EXERCISE DETAILS: Starting with the first line and ending with the one that holds "81 Little Malop", retype the entries exactly.
====== TASK DATA
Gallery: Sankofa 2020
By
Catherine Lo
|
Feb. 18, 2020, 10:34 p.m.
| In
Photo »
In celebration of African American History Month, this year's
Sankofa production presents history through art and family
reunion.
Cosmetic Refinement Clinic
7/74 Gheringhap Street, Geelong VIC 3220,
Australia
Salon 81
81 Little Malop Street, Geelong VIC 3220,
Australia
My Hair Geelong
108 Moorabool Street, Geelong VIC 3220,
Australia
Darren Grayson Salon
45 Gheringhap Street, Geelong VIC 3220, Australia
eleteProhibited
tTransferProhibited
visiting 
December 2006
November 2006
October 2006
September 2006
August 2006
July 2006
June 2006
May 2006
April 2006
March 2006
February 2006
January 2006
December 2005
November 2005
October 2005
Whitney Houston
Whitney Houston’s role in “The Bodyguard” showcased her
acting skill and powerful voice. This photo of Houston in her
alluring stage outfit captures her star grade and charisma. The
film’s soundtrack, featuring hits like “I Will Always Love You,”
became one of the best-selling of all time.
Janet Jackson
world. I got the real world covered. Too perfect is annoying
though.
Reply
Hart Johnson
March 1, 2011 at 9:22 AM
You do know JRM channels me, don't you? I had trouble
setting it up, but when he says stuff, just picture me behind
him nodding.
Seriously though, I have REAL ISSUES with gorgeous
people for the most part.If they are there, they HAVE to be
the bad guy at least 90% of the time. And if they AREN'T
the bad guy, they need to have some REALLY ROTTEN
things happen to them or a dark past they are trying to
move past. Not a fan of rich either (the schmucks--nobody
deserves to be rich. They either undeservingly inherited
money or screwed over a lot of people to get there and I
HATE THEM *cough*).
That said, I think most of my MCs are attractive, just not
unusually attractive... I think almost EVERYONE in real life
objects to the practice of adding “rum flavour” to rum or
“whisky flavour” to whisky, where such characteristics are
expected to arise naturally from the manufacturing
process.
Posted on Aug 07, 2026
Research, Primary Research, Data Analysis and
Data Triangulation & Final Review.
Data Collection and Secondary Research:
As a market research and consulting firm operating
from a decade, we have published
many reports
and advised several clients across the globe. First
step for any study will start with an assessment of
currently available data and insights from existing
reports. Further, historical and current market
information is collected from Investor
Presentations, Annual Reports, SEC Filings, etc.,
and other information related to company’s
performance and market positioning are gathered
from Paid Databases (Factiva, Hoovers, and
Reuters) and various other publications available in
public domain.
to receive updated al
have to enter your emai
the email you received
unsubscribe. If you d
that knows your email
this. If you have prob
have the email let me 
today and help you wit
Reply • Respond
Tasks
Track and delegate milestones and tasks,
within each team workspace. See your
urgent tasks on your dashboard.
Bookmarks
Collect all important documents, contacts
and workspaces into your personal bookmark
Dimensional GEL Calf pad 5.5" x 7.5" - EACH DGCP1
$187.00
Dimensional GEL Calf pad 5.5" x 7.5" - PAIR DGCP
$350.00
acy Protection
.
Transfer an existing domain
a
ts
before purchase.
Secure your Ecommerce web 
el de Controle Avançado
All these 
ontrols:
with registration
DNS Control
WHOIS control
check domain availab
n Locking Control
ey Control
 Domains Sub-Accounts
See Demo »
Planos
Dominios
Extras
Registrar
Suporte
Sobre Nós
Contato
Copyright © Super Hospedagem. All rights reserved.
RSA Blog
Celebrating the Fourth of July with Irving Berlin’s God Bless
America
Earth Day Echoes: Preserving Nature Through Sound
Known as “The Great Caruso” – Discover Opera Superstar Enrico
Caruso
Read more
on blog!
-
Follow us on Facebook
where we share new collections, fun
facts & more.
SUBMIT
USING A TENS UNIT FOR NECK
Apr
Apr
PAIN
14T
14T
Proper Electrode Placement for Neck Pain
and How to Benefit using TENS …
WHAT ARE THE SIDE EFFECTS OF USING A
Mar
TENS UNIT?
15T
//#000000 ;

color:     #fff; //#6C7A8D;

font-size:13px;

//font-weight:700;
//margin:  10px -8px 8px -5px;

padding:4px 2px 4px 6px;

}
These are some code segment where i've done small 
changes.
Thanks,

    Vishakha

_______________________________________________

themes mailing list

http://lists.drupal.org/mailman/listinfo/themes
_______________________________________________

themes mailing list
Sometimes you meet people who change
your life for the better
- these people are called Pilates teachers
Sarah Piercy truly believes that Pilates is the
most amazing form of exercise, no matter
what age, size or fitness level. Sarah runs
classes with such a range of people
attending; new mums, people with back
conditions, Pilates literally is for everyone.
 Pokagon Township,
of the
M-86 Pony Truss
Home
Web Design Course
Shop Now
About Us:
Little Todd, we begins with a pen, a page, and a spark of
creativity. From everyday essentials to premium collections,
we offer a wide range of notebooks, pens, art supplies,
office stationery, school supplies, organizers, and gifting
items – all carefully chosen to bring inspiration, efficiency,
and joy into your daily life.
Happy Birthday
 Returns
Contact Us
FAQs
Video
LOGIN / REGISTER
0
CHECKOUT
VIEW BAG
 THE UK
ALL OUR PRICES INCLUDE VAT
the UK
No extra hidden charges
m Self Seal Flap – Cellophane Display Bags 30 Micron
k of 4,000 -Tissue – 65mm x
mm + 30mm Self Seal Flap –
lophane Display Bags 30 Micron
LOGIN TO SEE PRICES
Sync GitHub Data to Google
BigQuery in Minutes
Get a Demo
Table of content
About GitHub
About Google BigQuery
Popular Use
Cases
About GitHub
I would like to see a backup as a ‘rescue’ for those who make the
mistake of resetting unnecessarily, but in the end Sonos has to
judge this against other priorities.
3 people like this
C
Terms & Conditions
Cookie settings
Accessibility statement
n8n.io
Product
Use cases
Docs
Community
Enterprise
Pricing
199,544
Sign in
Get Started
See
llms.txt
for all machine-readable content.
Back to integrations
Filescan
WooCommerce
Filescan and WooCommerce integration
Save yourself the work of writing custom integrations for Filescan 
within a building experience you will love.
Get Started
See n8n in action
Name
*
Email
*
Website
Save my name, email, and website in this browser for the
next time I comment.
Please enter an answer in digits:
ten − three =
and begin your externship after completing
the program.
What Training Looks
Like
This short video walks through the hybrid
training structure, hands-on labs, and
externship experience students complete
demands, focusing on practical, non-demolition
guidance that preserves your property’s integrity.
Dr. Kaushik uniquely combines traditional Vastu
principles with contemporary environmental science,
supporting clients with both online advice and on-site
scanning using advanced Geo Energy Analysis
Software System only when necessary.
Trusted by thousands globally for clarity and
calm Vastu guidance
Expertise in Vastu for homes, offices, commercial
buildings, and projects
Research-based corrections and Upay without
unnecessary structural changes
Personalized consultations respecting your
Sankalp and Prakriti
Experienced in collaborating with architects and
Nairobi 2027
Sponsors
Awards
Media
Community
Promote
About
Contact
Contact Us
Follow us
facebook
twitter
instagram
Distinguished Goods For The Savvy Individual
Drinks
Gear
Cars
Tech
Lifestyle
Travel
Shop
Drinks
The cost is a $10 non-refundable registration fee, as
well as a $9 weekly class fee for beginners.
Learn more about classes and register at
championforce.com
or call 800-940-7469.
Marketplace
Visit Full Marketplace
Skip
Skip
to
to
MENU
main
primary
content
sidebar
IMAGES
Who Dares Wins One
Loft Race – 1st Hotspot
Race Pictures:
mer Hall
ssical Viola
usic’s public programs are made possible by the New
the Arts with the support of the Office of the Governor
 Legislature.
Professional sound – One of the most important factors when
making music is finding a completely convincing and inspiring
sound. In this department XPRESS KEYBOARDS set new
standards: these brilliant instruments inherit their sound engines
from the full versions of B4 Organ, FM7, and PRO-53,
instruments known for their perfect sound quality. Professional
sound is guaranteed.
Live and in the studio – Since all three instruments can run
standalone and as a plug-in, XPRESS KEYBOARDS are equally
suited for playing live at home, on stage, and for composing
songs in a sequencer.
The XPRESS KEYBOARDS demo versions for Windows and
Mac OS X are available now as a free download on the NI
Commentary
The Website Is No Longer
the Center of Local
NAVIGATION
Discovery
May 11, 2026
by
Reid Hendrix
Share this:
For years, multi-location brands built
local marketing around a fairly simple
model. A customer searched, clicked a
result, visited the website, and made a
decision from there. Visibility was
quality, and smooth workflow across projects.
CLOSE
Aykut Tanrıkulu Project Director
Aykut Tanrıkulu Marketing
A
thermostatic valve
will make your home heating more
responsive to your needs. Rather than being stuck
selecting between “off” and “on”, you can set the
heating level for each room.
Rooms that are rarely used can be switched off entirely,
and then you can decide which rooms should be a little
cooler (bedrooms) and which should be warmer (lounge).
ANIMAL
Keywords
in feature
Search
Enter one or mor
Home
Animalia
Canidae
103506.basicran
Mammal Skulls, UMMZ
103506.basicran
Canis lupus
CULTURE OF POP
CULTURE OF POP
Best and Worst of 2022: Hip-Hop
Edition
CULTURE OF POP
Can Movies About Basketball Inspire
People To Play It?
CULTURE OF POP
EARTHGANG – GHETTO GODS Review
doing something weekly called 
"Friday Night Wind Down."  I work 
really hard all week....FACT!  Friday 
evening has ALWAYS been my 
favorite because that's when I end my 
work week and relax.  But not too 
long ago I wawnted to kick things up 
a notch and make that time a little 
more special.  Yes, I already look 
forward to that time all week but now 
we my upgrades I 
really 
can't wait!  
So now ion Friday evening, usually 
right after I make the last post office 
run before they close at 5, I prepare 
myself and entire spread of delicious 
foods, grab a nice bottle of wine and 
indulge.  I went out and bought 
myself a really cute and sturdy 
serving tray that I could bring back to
============
YOUR RESPONSE:
Gallery: Sankofa 2020
By
Catherine Lo
|
Feb. 18, 2020, 10:34 p.m.
| In
Photo »
In celebration of African American History Month, this year's
Sankofa production presents history through art and family
reunion.
Cosmetic Refinement Clinic
7/74 Gheringhap Street, Geelong VIC 3220,
Australia
Salon 81
81 Little Malop Street, Geelong VIC 3220,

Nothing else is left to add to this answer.